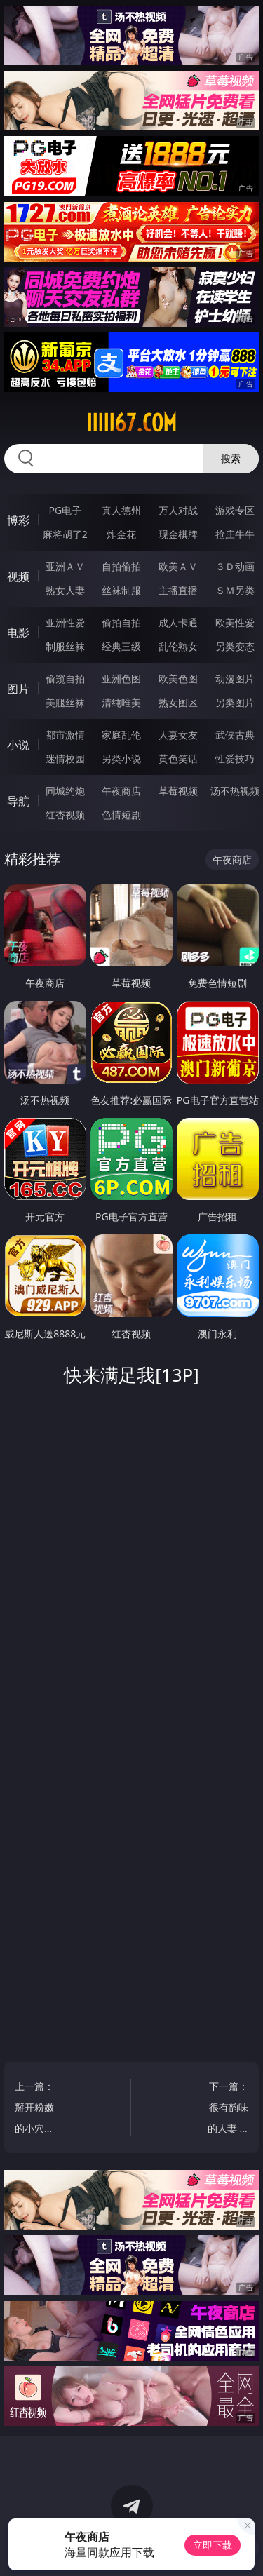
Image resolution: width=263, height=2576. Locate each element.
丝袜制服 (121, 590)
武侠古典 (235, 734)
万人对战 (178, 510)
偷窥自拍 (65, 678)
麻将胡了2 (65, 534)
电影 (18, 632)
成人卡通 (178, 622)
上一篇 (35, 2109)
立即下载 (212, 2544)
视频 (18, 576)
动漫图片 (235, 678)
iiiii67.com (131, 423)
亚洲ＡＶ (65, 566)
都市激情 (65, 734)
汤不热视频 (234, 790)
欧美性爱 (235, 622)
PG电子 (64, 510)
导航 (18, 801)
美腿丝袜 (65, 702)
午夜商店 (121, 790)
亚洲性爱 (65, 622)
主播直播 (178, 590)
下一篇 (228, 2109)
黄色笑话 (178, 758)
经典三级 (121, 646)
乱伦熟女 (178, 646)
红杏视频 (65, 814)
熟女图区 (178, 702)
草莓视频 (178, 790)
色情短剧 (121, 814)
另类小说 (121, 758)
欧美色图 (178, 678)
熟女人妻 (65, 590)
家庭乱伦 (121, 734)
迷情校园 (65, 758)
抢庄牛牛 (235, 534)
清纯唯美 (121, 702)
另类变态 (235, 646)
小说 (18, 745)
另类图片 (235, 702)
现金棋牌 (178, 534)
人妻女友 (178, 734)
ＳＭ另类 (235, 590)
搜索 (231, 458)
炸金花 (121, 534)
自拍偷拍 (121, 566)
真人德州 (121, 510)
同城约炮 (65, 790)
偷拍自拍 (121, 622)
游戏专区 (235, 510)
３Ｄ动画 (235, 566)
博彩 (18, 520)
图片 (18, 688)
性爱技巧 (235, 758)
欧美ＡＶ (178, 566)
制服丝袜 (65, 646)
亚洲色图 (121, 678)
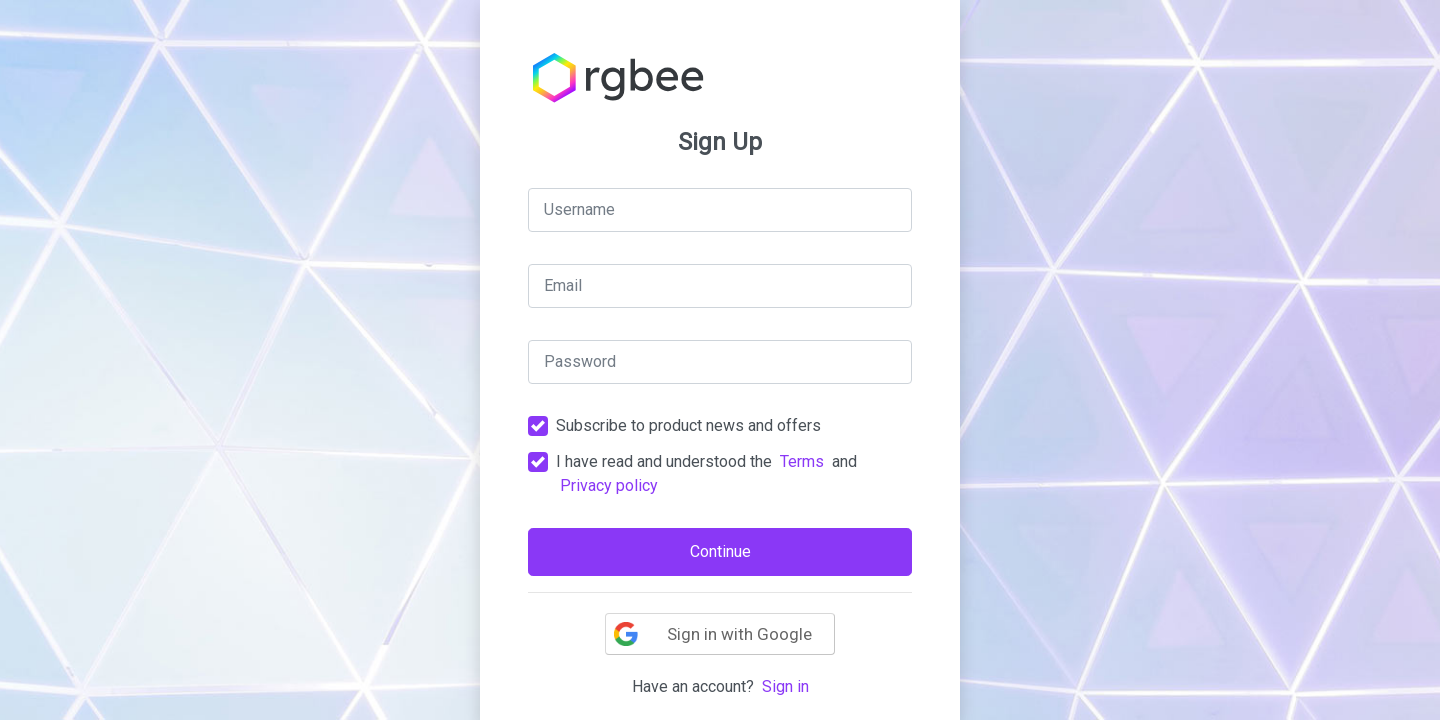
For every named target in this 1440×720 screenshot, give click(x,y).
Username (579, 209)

....................

**What you should do**
I would like you to retype exactly the lines running from the one containing "小说 (18, 745)" to the last line of the entries, both included, leaving all pictures out.

**The answer**
小说 (18, 745)
另类图片 (235, 702)
现金棋牌 (178, 534)
人妻女友 (178, 734)
ＳＭ另类 (235, 590)
搜索 (231, 458)
炸金花 (121, 534)
自拍偷拍 (121, 566)
真人德州 (121, 510)
同城约炮 (65, 790)
偷拍自拍 (121, 622)
游戏专区 (235, 510)
３Ｄ动画 (235, 566)
博彩 (18, 520)
图片 (18, 688)
性爱技巧 (235, 758)
欧美ＡＶ (178, 566)
制服丝袜 (65, 646)
亚洲色图 (121, 678)
For every named target in this 1440×720 screenshot, give click(x,y).
Username (579, 209)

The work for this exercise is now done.